One of the best things you can do for a long-term relationship is to not be bothered by the idiosyncrasies of the other person.

There are some things in a person that may never change and you just have to accept that. Yes, you may think your partner was raised in a barn, but he or she is still the one you want in your little universe.

Be quick to forgive dumb, maybe even thoughtless mistakes because as long as it doesn’t make you distrust the person or question your entire relationship, then it can all be worked out with some understanding, compassion, and compromise.

11. Act like a team.

This is one of the lessons that I believe can really help a relationship survive and thrive.

When you know that your partner has your proverbial back, you feel a kind of peace. A sense that you’re not alone, that someone else is looking out for your best interest, and that feels amazing.

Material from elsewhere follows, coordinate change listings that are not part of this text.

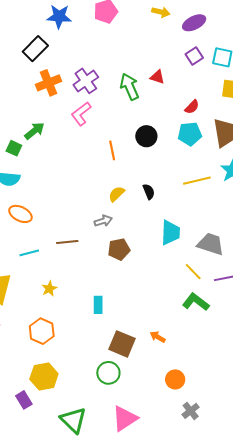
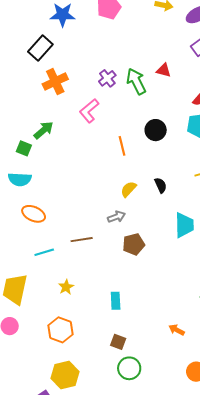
purple cross: (86, 81) -> (107, 78), moved, size x0.7
brown square: (122, 344) -> (118, 342), moved, size x0.6

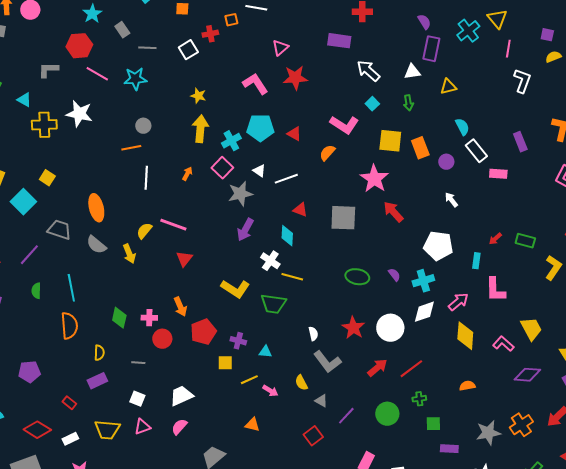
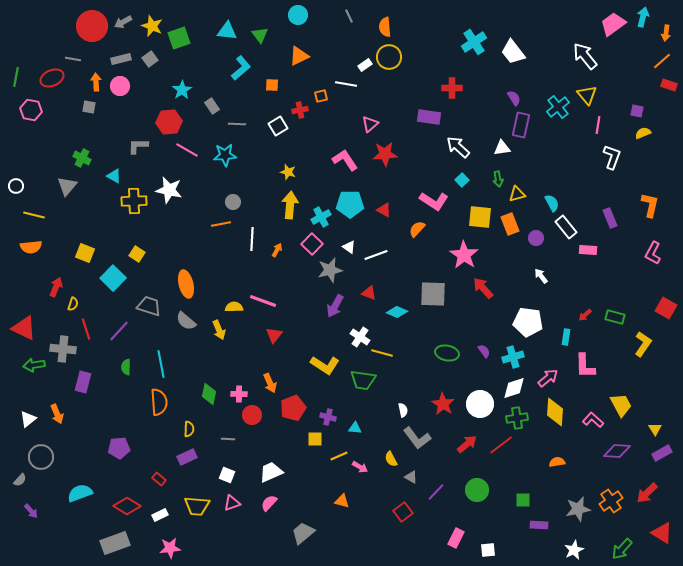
yellow triangle: (448, 87) -> (517, 194), moved
white line: (146, 178) -> (252, 239), moved
red triangle: (300, 210) -> (369, 293), moved
yellow semicircle: (144, 231) -> (234, 307), turned 48
cyan diamond: (287, 236) -> (397, 312), moved, turned -70
green cross: (419, 399) -> (517, 418), moved, size x1.5

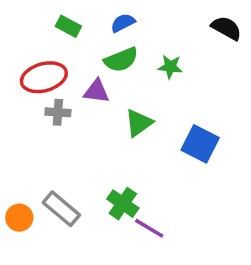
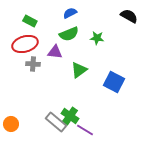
green rectangle: (68, 26) -> (30, 21), moved
gray rectangle: (61, 209) -> (56, 122), moved

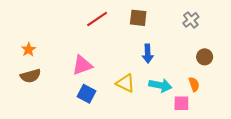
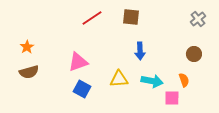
gray cross: (191, 20) -> (198, 19), moved
yellow triangle: (126, 83) -> (119, 79), turned -30

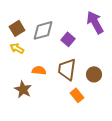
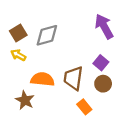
purple square: (68, 39) -> (101, 63), moved
orange semicircle: (39, 70) -> (42, 79), size x1.5

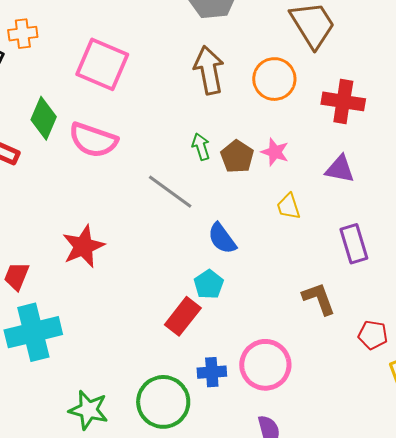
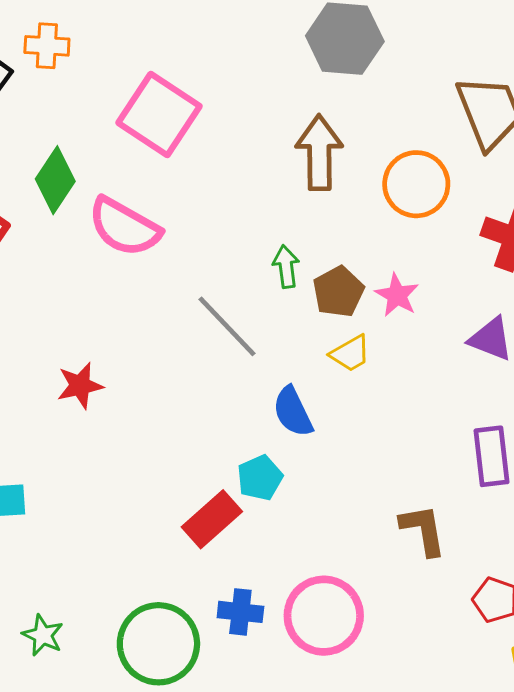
yellow trapezoid: (288, 206) -> (350, 353), moved, turned -112
red star: (83, 246) -> (80, 386), size x0.7
green star: (88, 410) -> (43, 635), size x0.7

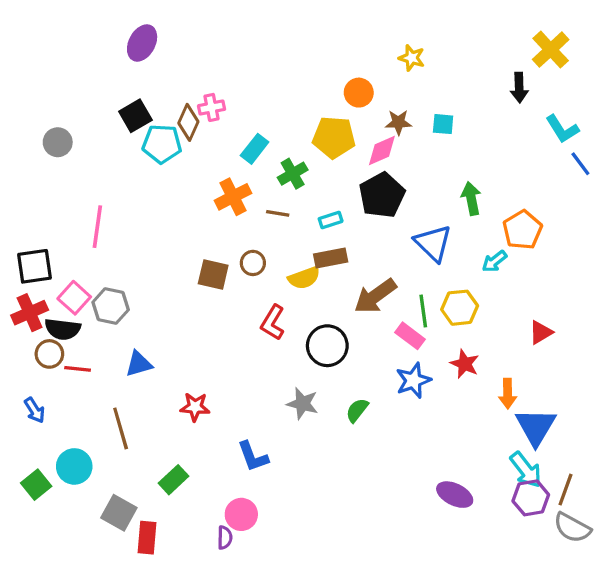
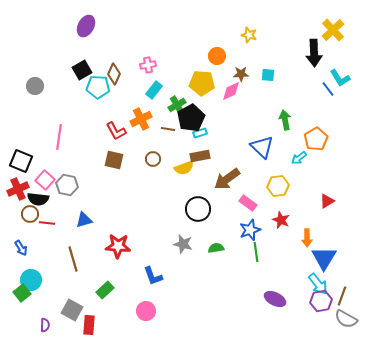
black arrow: (519, 88) -> (314, 53), size x1.5
pink cross: (212, 107) -> (148, 65), moved
blue line: (580, 164) -> (328, 89), moved
black pentagon: (382, 195) -> (191, 118), moved
black square: (35, 266) -> (21, 161), turned 30
brown square: (213, 275) -> (114, 160), moved
green line: (423, 311) -> (256, 252), moved
red L-shape: (273, 323) -> (116, 131), moved, turned -60
red star: (195, 407) -> (118, 246), size x1.4
green semicircle: (357, 410) -> (216, 248), turned 42
cyan circle: (74, 466) -> (31, 280), moved
purple semicircle: (225, 538) -> (45, 325), moved

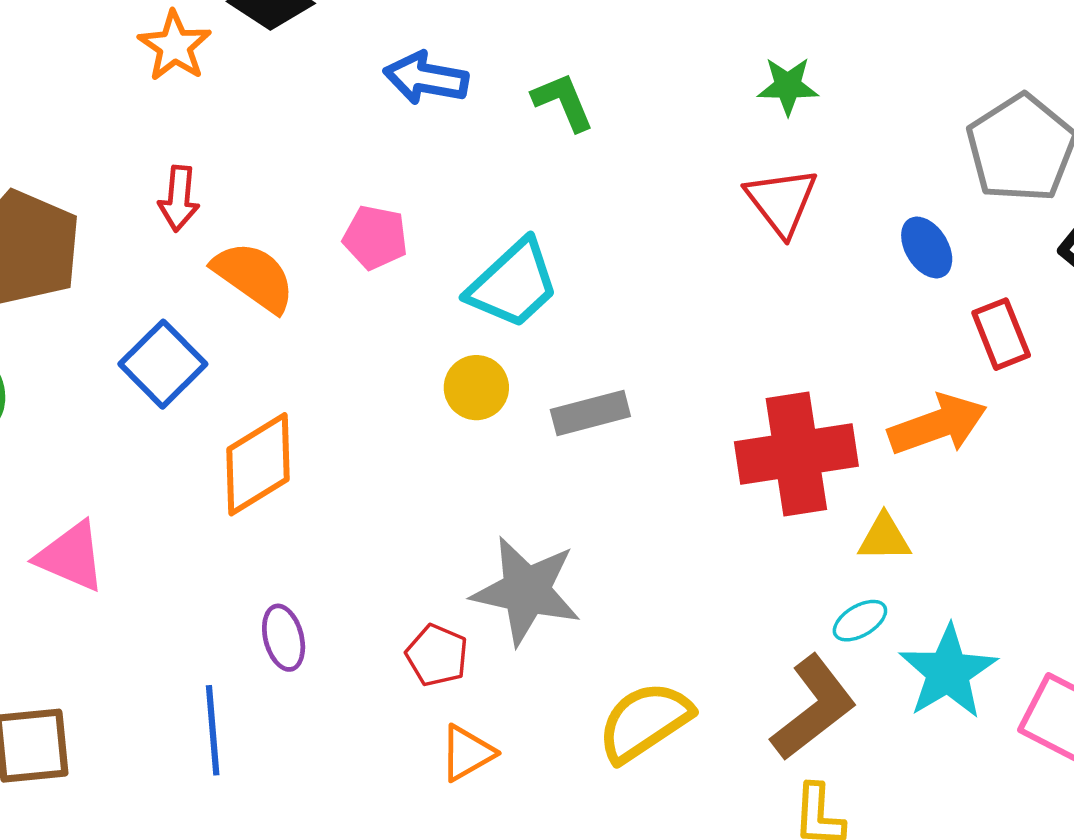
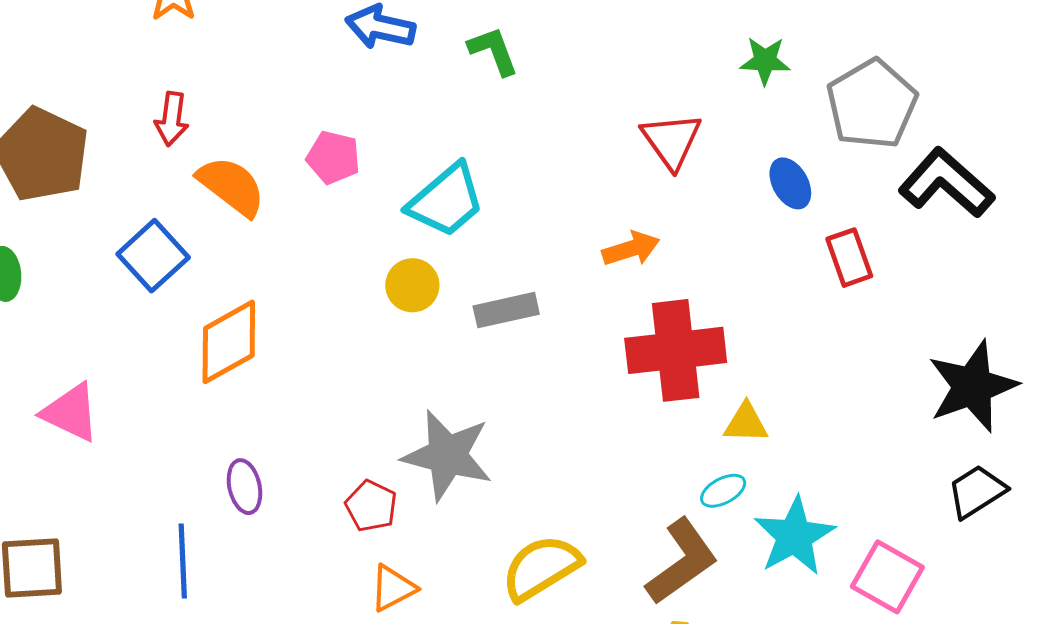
green star: (788, 86) -> (765, 61), moved
orange arrow: (938, 425) -> (631, 249), moved, size x0.7

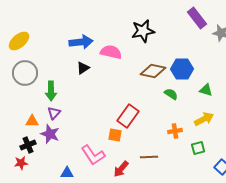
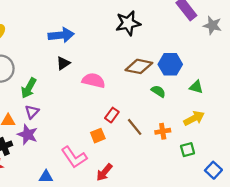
pink semicircle: (111, 52) -> (94, 80), moved
green arrow: (51, 91) -> (29, 88), turned 30
red rectangle: (128, 116) -> (112, 115), size x0.6
orange square: (115, 135) -> (98, 136), turned -32
brown line: (149, 157) -> (135, 127), moved, turned 54

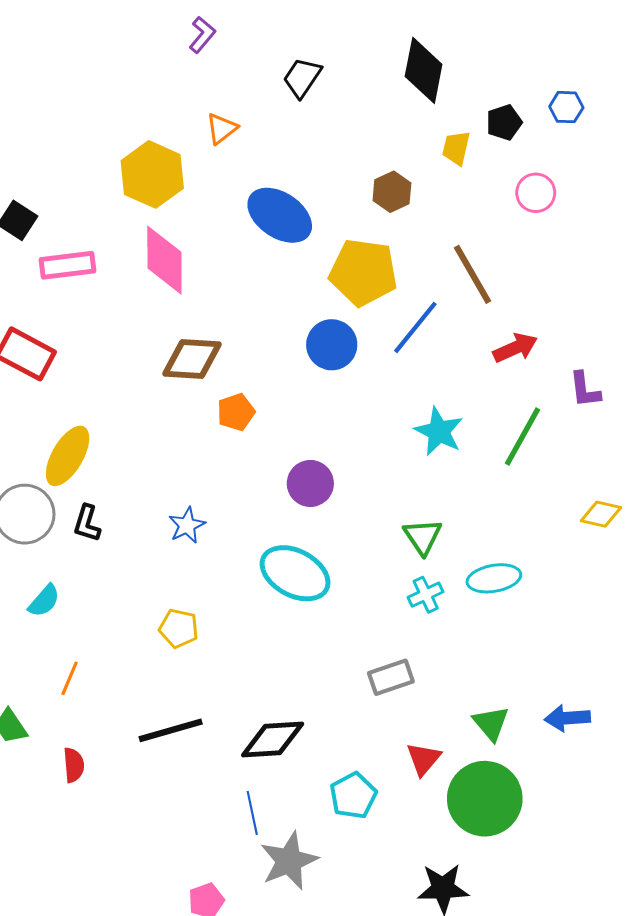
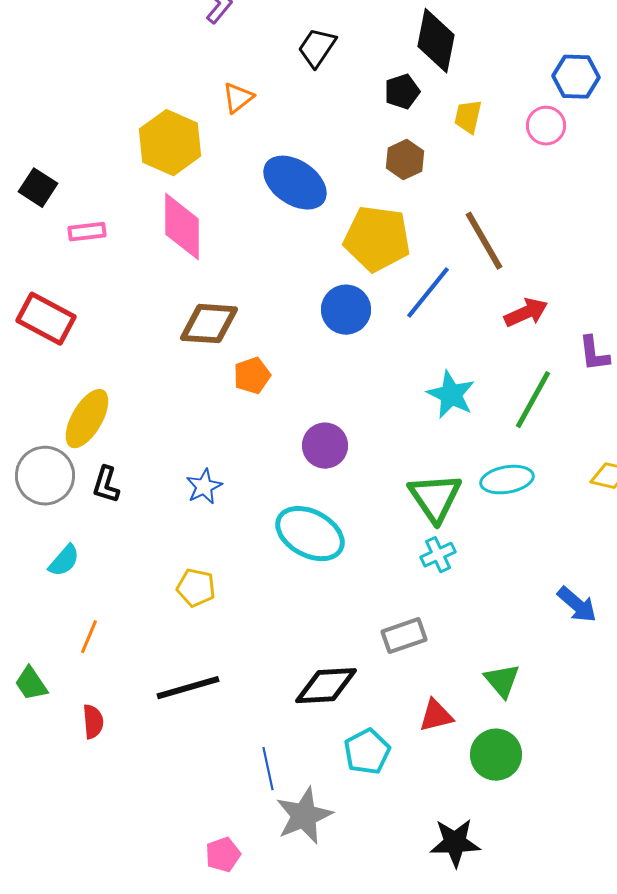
blue hexagon: (566, 107) -> (576, 77), size x1.4
black pentagon: (504, 122) -> (402, 92), moved
pink circle: (536, 193) -> (546, 126), moved
pink rectangle: (68, 265) -> (87, 232), size x0.7
green triangle: (423, 537) -> (435, 498), size x1.4
cyan ellipse: (494, 578) -> (507, 480), moved
blue arrow: (567, 718) -> (577, 605), moved, turned -135
black diamond: (273, 739) -> (326, 686), moved
red triangle: (424, 759) -> (436, 716), turned 36
green circle: (485, 799) -> (496, 755), size x0.7

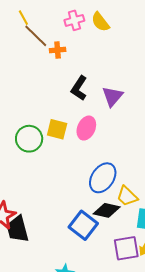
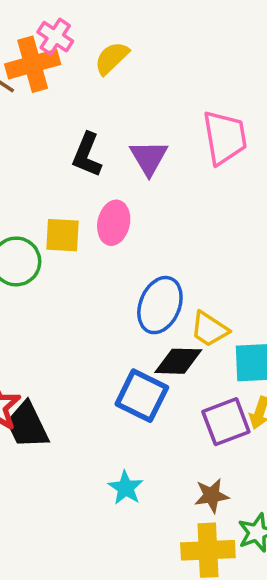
pink cross: (74, 20) -> (55, 37), turned -30
yellow semicircle: (100, 22) -> (112, 58), moved, turned 95
orange cross: (58, 50) -> (33, 64), moved, size x1.8

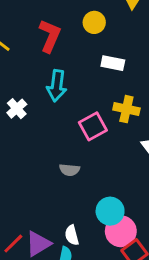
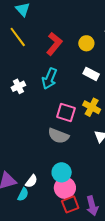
pink square: (93, 126) -> (66, 112), turned 30
gray semicircle: (69, 170) -> (58, 136), moved, size x1.5
white semicircle: (72, 235) -> (31, 181), turned -144

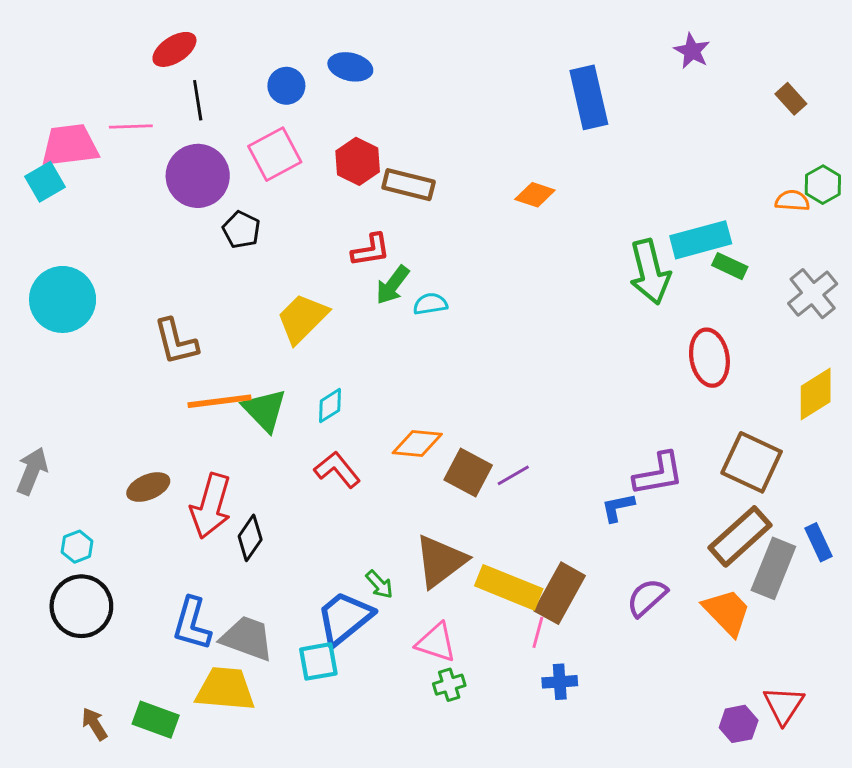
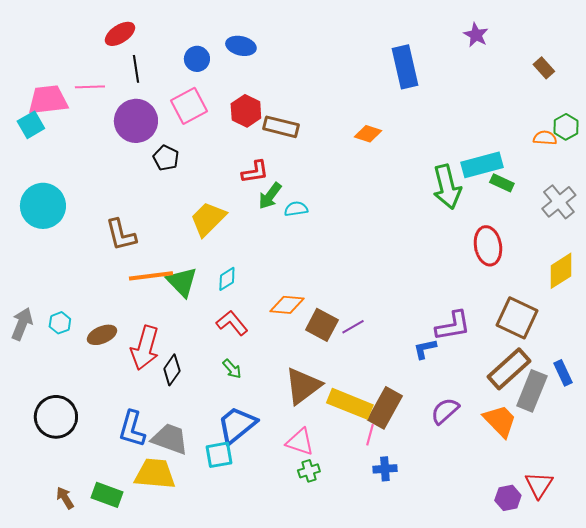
cyan hexagon: (77, 547) -> (60, 323), moved
green arrow: (379, 584) -> (232, 369), moved

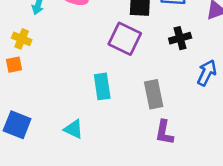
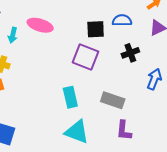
gray rectangle: (154, 94) -> (113, 100), turned -55
cyan triangle: (74, 129) -> (77, 132), moved, size x1.5

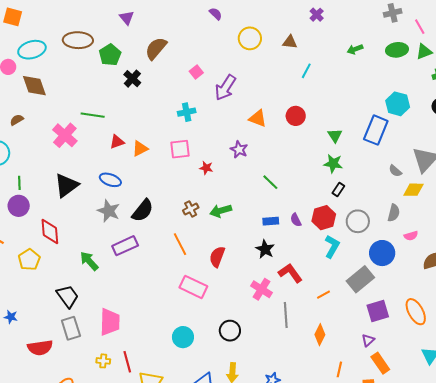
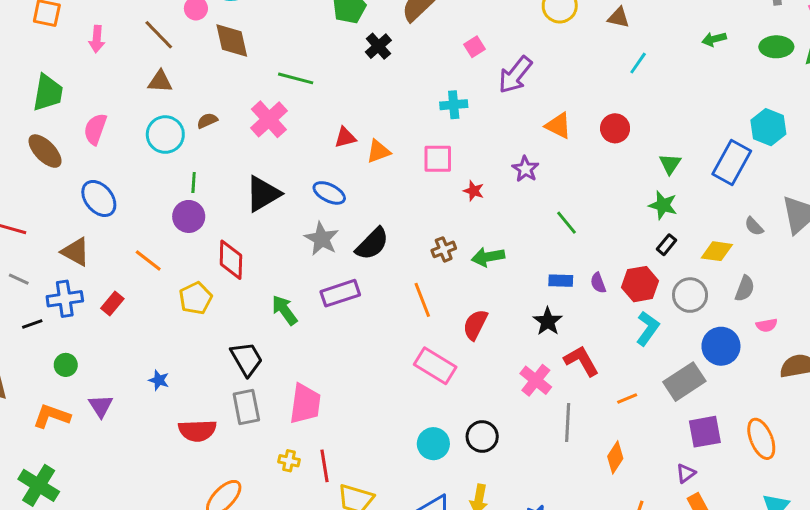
green line: (93, 115) -> (296, 78), moved
brown semicircle: (17, 120) -> (207, 121), moved
yellow diamond: (413, 190) -> (717, 251), moved
cyan circle: (183, 337) -> (433, 444), moved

A lot of my couple friends own businesses with their spouse and in my observation it brings them closer together. Owning a business with someone teaches you about cooperation, compromise, and the importance of making a decision together.

12. Show your appreciation.

The words “thank you” should be said as often as possible because everyone likes to feel appreciated and respected.

Day in and day out, your partner is always doing something in the name of love and family and that should not go unnoticed. From making dinner, working long hours, and performing simple acts of kindness, give your gratitude.

It’s a universal truth. The more you say thank you to what the universe offers you, the more you receive those kind of things.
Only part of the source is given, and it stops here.